Appellant’s principal reliance is upon the broad discretionary powers appertaining to his important office, which we have frequently recognized, notably in State ex rel. Otto v. Field, 31 N. M. 120, 241 P. 1027, and upon the thoroughly established rule that such official discretion cannot be controlled by mandamus, which will enforce only a clear legal right. Carson Reclamation District v. Vigil, 31 N. M. 402, 248 P. 907; State ex rel. Johnson v. Village of Carrizozo, 35 N. M. 597, 4 P.(2d) 922.

Nevertheless, Comp. St. 1929, § 132-184, confers the clear legal right upon a person aggrieved to have an appeal. The commissioner cannot deny such right arbitrarily without becoming amenable to mandamus. He cannot vary the conditions which the statute imposes.

The statute requires a bond “with two or more sufficient sureties.” We know of no principle which will support the appellant in the position that a single, paid, corporate surety must be furnished. His discretion to approve or disapprove any proffered sureties is no doubt very broad. It does not extend to disqualifying individual sureties as a class. The statute qualifies them.

The statute prescribes the conditions of the bond: “that appellant shall prosecute said appeal with diligence and effect, and abide by the decision of said court, and pay all costs of such appeal which shall lawfully be adjudged against him.” Appellant had no right to demand a bond “to protect the contestants against loss.”

The right of appeal does not depend at all upon the merits of the case. It could not be denied for lack of merit, even though all men should agree that it had none.

What the commissioner may not do directly, he may not do by indirection. If, .as the trial court was warranted in concluding, appellant’s requirements were imposed “to protect the contestants against loss,” and because the purpose or effect of the appeal would be to delay his own purpose to grant a new lease to contestants, and because, viewing the merits of the case as he did, he considered it improper or undesirable that the aggrieved person should have an appeal, appellant misconceived the nature and extent of his discretion, and his act was arbitrary within the legal meaning of the term.
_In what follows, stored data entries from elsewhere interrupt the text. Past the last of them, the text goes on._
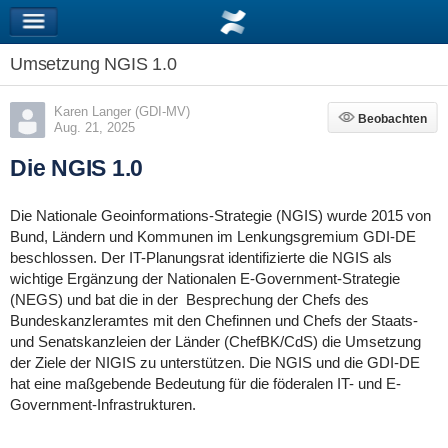
Umsetzung NGIS 1.0
Karen Langer (GDI-MV)
Beobachten
Beobachten
Aug. 21, 2025
Die NGIS 1.0
Die Nationale Geoinformations-Strategie (NGIS) wurde 2015 von
Bund, Ländern und Kommunen im Lenkungsgremium GDI-DE
beschlossen. Der IT-Planungsrat identifizierte die NGIS als
wichtige Ergänzung der Nationalen E-Government-Strategie
(NEGS) und bat die in der Besprechung der Chefs des
Bundeskanzleramtes mit den Chefinnen und Chefs der Staats-
und Senatskanzleien der Länder (ChefBK/CdS) die Umsetzung
der Ziele der NIGIS zu unterstützen. Die NGIS und die GDI-DE
hat eine maßgebende Bedeutung für die föderalen IT- und E-
Government-Infrastrukturen.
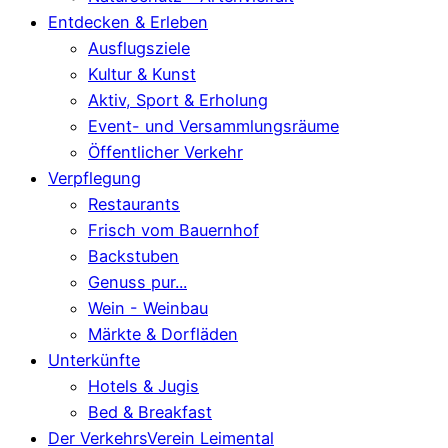
Entdecken & Erleben
Ausflugsziele
Kultur & Kunst
Aktiv, Sport & Erholung
Event- und Versammlungsräume
Öffentlicher Verkehr
Verpflegung
Restaurants
Frisch vom Bauernhof
Backstuben
Genuss pur...
Wein - Weinbau
Märkte & Dorfläden
Unterkünfte
Hotels & Jugis
Bed & Breakfast
Der VerkehrsVerein Leimental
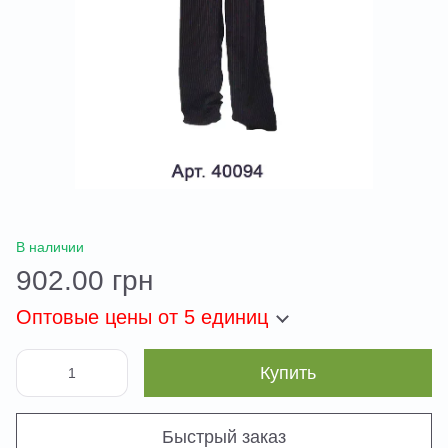
В наличии
902.00 грн
Оптовые цены
от 5 единиц
Купить
Быстрый заказ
This is not a matter within the general discretion of the commissioner in his administration of the state’s lands. He was called upon to perform a statutory duty; to approve or disapprove a bond. In such a case the question for his discretion is the sufficiency of the bond to accomplish the statute’s purpose. To disapprove the bond as a means of advancing another purpose, however well meant the act, was to deny appellee’s statutory right.

The judgment will be affirmed, and the cause remanded.

It is so ordered.

*449SADLER, BIGKLEY, and ZINN, JJ., concur.

HUDSPETH, Justice.

I dissent.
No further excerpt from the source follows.